I didn’t do a lot of work coding this past week. Instead, I tried to focus on my reading, as well as planning my final project. Todd and I got together this past Friday, to work on the NotPacman game. This provided me the motivation to get this assignment completed. I spent a lot of time, as Kelly apparently did too, playing the game in order to test its functionality. Even when I knew certain functionality was working, making changes to the code might have resulted in the breaking of ‘seemingly’ unrelated code thereby requiring another round of testing. My wife began to think I was playing the game because I was having so much fun doing so. I did take a shortcut, however, that Kelly might not thought of: knowing that the generation of the balls works correctly, I tested with the game throwing only two balls onto the canvas so that I would not have to hunt down all 20 to ensure the game was completing properly. I did, however, play enough time with all 20 balls to get a low time of 16 seconds.

My mind didn’t go to this assignment as a game as Joe notes in his post. I was simply thinking in terms of getting it finished and checking off one more requirement this semester. I did take some time to refactor certain elements of my game after it was completed.
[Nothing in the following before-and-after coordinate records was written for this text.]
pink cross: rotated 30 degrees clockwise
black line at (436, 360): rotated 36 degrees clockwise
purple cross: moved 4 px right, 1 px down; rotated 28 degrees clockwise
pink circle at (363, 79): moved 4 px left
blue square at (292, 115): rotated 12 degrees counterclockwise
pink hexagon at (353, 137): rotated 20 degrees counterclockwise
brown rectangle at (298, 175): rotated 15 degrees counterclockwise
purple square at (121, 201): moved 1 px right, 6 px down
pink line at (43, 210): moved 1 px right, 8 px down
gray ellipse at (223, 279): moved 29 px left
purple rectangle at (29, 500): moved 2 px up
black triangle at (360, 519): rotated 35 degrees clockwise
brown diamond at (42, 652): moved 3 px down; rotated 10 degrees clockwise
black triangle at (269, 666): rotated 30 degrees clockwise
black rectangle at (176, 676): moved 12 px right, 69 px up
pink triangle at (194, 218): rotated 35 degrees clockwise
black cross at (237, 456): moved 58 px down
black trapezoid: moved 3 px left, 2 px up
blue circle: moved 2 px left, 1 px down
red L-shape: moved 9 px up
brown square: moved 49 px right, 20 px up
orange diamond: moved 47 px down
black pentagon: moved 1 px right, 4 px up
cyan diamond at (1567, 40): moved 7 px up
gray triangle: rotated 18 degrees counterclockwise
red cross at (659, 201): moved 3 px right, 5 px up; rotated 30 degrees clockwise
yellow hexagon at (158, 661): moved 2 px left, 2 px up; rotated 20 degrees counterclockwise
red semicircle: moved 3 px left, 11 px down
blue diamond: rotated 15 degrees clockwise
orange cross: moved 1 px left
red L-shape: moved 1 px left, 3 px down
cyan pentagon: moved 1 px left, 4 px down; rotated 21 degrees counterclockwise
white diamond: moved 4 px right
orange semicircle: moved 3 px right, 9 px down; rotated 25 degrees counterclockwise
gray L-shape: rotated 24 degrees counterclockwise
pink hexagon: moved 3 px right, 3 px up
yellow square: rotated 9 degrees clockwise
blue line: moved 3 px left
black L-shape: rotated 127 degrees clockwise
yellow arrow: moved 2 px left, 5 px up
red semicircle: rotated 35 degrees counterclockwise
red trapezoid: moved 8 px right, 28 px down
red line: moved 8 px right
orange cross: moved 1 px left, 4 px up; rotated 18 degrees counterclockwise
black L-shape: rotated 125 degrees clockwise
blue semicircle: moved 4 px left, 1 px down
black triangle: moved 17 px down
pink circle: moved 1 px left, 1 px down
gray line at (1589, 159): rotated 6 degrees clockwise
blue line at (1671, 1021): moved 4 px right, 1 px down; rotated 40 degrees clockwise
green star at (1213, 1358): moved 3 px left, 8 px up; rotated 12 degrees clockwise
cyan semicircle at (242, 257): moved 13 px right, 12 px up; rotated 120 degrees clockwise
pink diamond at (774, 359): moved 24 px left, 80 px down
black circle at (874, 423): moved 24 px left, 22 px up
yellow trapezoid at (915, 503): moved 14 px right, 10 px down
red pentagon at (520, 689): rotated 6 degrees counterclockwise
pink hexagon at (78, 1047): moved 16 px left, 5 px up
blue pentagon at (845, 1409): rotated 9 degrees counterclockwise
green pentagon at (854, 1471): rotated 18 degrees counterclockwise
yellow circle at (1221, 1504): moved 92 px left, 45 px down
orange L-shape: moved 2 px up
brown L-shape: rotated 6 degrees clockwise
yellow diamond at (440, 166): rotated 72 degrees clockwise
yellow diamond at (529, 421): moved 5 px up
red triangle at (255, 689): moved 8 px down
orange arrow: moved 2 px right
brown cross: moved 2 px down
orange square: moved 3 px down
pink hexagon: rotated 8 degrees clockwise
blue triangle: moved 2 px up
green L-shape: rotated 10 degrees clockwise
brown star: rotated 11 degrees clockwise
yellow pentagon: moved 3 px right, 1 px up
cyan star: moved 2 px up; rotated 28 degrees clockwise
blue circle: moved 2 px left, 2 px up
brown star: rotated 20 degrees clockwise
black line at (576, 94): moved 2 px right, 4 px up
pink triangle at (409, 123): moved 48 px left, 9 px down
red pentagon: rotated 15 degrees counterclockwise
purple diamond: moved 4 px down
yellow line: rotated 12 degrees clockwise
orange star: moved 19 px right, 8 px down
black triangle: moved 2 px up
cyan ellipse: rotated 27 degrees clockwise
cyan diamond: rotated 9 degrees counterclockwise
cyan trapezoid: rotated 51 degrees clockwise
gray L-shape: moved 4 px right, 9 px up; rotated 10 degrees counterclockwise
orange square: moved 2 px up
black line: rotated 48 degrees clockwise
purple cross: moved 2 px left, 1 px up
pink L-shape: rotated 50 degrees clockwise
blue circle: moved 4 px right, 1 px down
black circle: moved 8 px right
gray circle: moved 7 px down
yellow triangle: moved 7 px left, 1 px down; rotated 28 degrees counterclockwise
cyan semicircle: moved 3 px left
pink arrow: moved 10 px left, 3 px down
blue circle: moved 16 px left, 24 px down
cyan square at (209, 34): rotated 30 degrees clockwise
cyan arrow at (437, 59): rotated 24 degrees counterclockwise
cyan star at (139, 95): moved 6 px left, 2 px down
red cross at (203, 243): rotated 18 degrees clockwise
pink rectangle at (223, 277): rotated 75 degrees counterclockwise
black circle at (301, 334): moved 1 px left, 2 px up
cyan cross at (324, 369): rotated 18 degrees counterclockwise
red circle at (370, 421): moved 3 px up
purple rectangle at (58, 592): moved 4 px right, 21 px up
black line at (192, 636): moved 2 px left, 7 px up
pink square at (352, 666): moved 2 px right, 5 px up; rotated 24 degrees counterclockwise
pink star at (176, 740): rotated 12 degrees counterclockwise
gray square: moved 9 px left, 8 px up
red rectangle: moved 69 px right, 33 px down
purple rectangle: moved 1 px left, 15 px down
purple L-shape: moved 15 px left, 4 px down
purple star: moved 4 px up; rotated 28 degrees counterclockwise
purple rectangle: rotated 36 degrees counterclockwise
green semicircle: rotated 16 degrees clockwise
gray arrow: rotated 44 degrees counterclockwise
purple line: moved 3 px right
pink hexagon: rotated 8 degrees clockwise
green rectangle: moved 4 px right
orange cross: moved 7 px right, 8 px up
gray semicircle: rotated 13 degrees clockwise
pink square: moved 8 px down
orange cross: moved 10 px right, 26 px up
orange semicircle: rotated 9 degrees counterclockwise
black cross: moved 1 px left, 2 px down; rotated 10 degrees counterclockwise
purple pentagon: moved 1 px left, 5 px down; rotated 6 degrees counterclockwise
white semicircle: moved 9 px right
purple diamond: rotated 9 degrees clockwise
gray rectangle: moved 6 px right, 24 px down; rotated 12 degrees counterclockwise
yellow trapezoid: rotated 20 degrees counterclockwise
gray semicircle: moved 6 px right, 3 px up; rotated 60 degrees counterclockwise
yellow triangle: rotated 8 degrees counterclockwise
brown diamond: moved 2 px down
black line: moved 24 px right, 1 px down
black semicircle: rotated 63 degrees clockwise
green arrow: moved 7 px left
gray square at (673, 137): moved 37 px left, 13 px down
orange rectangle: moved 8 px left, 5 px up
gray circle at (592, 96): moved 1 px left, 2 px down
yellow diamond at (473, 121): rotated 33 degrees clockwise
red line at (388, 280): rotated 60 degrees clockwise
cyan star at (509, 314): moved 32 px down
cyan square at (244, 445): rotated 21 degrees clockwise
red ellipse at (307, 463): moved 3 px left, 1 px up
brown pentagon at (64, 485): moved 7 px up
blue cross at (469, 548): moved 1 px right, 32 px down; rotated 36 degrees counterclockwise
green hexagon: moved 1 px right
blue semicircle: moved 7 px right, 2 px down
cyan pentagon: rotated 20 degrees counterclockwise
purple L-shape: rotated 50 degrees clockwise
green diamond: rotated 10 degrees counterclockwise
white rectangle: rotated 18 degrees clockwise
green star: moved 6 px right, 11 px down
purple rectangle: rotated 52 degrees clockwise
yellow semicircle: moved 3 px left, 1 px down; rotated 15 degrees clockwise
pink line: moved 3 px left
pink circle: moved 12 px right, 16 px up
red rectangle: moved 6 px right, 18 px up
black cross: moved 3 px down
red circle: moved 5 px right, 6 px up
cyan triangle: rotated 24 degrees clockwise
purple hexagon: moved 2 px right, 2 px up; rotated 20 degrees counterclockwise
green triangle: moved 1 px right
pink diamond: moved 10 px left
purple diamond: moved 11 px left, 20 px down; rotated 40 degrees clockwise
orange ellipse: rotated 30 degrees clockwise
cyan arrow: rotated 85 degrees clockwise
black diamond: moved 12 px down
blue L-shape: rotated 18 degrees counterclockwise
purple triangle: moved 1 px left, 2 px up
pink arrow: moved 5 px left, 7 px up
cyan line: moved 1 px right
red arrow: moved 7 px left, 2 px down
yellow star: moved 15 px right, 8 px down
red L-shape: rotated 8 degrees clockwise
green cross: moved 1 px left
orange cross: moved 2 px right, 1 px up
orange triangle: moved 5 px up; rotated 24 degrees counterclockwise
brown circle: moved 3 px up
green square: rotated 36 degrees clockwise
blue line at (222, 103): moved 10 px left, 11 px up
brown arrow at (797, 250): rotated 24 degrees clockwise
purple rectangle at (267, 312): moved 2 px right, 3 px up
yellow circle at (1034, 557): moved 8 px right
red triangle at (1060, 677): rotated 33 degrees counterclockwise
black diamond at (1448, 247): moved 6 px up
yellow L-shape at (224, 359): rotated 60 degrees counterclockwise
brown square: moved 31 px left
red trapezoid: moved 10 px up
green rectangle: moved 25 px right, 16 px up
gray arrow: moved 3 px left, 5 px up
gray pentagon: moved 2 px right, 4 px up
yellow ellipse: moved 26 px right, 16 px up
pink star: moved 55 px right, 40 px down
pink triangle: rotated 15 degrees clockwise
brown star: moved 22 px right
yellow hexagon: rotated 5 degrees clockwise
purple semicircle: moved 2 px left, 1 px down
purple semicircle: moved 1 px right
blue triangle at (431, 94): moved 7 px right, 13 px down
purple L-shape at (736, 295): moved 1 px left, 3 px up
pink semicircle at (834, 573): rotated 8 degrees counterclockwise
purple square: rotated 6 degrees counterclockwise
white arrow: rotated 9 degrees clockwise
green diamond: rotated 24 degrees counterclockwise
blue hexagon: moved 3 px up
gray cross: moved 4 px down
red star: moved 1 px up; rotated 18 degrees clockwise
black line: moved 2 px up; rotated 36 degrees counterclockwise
And, as such, my goal was to make the code a little terser and, in my mind, somewhat more elegant.

Over the course of this week I found myself reflecting on our last class and the playing of Journey. I’m not a gamer, but playing the game in class was enjoyable. I felt a bit of guilt in that my game play went so long and that others in the class didn’t get a chance to participate, but my guilt was assuaged by the enjoyment of playing. Bringing up the game in general conversation at home I found out that we own a PlayStation. Who knew! I never paid attention. So, I downloaded it. I have played it several more times over the course of the week. I found myself immersed in the beauty of the game and have come to appreciate it as a work of art into which I can lose myself. It is a kind of beautiful, ambiguous mystery. And while most of the beauty is artfully scripted in the sense that agency as a player is diminished I find that to be a positive aspect of the game. Reflecting on my simple NotPacman experience I get a small sense of the complexity involved in creating a game. As I reflect on Journey, in which beauty trumps game-play complexity, I can’t even begin to think about how complex the development of Journey was. This was an experience that I had not expected; one that is causing me to think more deeply about the aesthetics of coding.